Becoming familiar with the 8 stages of Financial Independence can help you determine where you are on your journey to FI and what your goal is, i.e. where you want to get to. They are:
a)Financial dependence: when you rely on others to provide for you. This is how we all start off in life!
b)Financial solvency: when you can pay your own bills and financial commitments, but likely have debt.
c)Financial stability: when you have some savings / emergency money set aside in case of adverse financial situations.
d)Debt freedom: when you no longer have any debt.
e)Financial security: when you have passive income that can pay your essential expenses, such as utilities, food, insurance, transport and housing costs.
f)Financial independence: when your passive income can pay for all of your expenses, including the discretionary (fun) ones.
g)Financial freedom: when your passive income allows you to splurge on some luxuries now and again: a fancy holiday, a second house or a more lavish lifestyle.
h)Financial abundance: when money isn’t a problem anymore you really have no limits in terms of what you can pay and do.

8.How long does it take to reach FI?
One of the main factors determining how long it takes to become Financially Independent is your Savings Rate, i.e. how much you save in proportion to your income.

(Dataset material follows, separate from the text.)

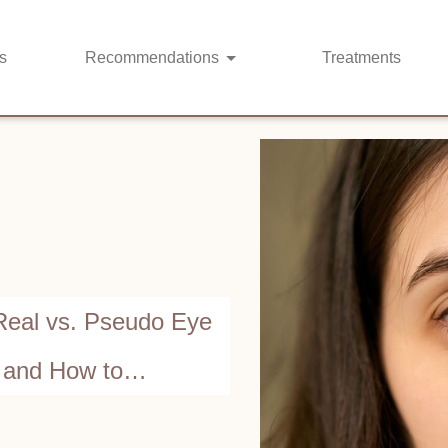
s
Recommendations
Treatments
Real vs. Pseudo Eye
 and How to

You can calculate your savings rate by dividing the amount of money you save each month by your net income. Say you set aside 300 each month (putting this into savings, investments, crowdfunding projects etc.) and that your total net monthly pay is 1,500 then your savings rate is 300 / 1,500 * 100% = 20%.
The higher your savings rate, the faster you’ll reach FI.
9.Do I have to earn a huge salary to reach FI?
As we saw in the previous question, your main most important factor to reach FI is your savings rate. Regardless of how much you earn you can reach FI. If you don’t make a lot of money, you likely spend a lot less too compared to somebody who earns a lot more.
The more we earn, the more we also spend, meaning we also need more money coming in from passive income to cover all those expenses! As long as you don’t plan on spending more than you currently are, there is no need for you to have a 6 figure salary!
But of course, if you are looking to get rich instead of reaching Financial Independence (or better said: if you are looking to reach stages 7 or 8 of the 8 stages to FI), then earning a lot of money will definitely be necessary.
And having a bigger income CAN also speed up your path to Financial Independence, but doesn’t necessarily have to: there are many big earners who don’t have any savings, simply because they are used to spending everything that comes in.
10.Where do I start?
If you are ready to start working towards Financial Independence, here are a few things you can do to get started:
•Start living off less: make small tweaks in your current expense patterns to save money.
•Save or invest your money wisely, and automate this process.
•Find ways to make more money (pick up extra hours at work, begin a side hustle).
•Treat your finances wisely: pay off debt, invest in your social security provision and learn about other ways to become financially literate.